John Fredriksen's Flex LNG is expecting better earnings as LNGC markets tighten, following what it called an "unsatisfactory" first six months.

The start-up's net loss was cut to $2.9m in the second quarter against $6.7m in 2017.

The four operational ships brought in less revenue at $7m, compared to $8m a year ago, but operating costs were reduced to $3.1m from $14.44m.

EBITDA was $3m versus a loss of $7.4m in 2017.

CEO Oystein Kalleklev said: "During the first half of 2018, Flex LNG delivered unsatisfactory financial results due to disappointing utilisation of Flex Enterprise which has operated in the spot market in this period.

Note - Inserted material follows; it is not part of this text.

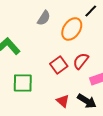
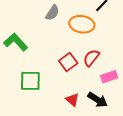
orange ellipse: (72, 29) -> (82, 24), turned 65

"As we are in the start-up phase, one idle vessel makes a big impact on our financial accounts."

He added: "We are however making good progress on building a very substantial LNG shipping company based on large modern fuel efficient LNG carriers which we are very confident will be the preferred vessels in the increasing market for seaborne transportation of LNG.

Confidence flowing

"As we remain confident that the market will become tighter going forward we do expect that our financial performance will improve given the fact that we are well positioned with our current fleet of modern LNG carriers."

Four more ships are due from yards in 2019 and 2020.

All four current LNGCs are fully financed and the company has a "very healthy financial position" for the remaining four newbuildings, it said.

Flex views the market as having "very favorable" near-term and long-term fundamentals.